В квартире Елистратова, провинциального писателя, собралось малое числом и богатое духом общество поэтов и писателей. Вернее, поэт присутствовал в единственном экземпляре, на то он и поэт, а писателей было четверо, хозяин вечера Елистратов и дамы. Голова Елистратова гудела после вчерашних возлияний, сердце ныло, и все было противно, и все чего-то жаль, особенно денег, одолженных у драматурга Баршова и с ним же пропитых.

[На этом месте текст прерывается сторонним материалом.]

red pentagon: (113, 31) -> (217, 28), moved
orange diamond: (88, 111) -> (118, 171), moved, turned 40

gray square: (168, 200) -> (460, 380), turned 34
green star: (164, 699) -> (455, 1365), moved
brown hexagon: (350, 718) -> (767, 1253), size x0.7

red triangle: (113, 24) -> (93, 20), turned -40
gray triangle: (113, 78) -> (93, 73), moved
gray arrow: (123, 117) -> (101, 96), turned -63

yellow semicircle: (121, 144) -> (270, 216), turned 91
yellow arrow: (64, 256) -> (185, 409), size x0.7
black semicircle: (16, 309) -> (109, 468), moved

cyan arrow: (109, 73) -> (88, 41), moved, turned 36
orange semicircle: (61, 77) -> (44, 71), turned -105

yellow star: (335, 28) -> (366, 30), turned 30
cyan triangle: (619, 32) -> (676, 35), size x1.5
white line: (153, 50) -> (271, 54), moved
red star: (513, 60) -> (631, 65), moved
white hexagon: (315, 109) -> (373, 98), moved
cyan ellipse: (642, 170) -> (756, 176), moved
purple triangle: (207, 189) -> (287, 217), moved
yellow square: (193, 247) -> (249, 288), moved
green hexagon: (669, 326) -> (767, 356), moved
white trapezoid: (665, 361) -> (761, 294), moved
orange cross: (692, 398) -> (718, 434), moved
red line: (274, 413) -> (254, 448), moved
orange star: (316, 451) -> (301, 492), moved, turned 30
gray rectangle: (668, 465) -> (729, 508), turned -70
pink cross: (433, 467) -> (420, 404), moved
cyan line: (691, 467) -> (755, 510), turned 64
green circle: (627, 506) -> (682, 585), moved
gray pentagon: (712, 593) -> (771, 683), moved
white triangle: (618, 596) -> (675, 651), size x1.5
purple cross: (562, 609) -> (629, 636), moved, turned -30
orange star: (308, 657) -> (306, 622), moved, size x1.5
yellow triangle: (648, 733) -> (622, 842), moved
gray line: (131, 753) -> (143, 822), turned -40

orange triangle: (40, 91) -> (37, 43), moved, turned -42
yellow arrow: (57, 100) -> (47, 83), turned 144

Драматург Баршов в свете утреннего разговора предстал перед Елистратовым собеседником менее приятным, нежели собутыльником, и наотрез отказался уменьшить сумму долга в соотношении с выпитым им самим. Расстались врагами. Елистратов вернулся домой, где его не ждала даже немытая посуда, и в сердце его было так же сумрачно и холодно, как и на улице, покрытой первым слоем октябрьского снега, белизну которого успели подпортить ботинки.
– Ну что… начнем наше скромное литературное собрание, ведущим которого был избран я более двух лет назад с вашей, так сказать, великодушной подачи. Проведем наш вечер в моей более чем скромной квартире, пока редакция охвачена ремонтом, – начал Елистратов. – Сначала мы обсудим вот что: так сказать, темы, которые мы используем в своих произведениях. Заложник ли творец раз придуманной им формы иль отпускает себя из заточения каждым новым сочинением? А потом вы зачтете свои новые, так сказать, творения. С вашего позволения я тоже прочту кое-что, и потом, обсудив это все дело, мы разойдемся по домам. Давайте начнем со Светы, вы написали роман «Венера», так сказать, «потупила глаза». Какова ваша личная тема?
Светлана встряхнула волосами, поэт обернулся на их невесомый шепот и замер.
– Ну как вам сказать, а-а-а, я пишу скорее по наитию. Наитию души, что ли. Короче, о чем душа мне говорит, то и пишу.
– Вы как-то определенно можете классифицировать то направление, по которому к вам идет трансцендентальный, так сказать, поток информации? Одно ли это направление? Несколько ли?
– Можно я вмешаюсь в вашу беседу? – женщина угасающих лет, врач-терапевт по основной профессии, робко встала с дивана.
Елистратов и Светлана кивнули.
– Я не читала прозу Светы. Вернее, читала отрывочно. Мне кажется, что Света пишет только о любви.
– Нет, что вы! Я не пишу только о любви, наоборот, я любовные темы обхожу стороной. Я прочитала однажды, что поэт – это пророк. То же можно отнести и к писателю. Писатель – это тоже пророк, не в обиду поэту будет сказано.
Поэт примирительно развел руками и устремил на Светлану благословляющий взгляд.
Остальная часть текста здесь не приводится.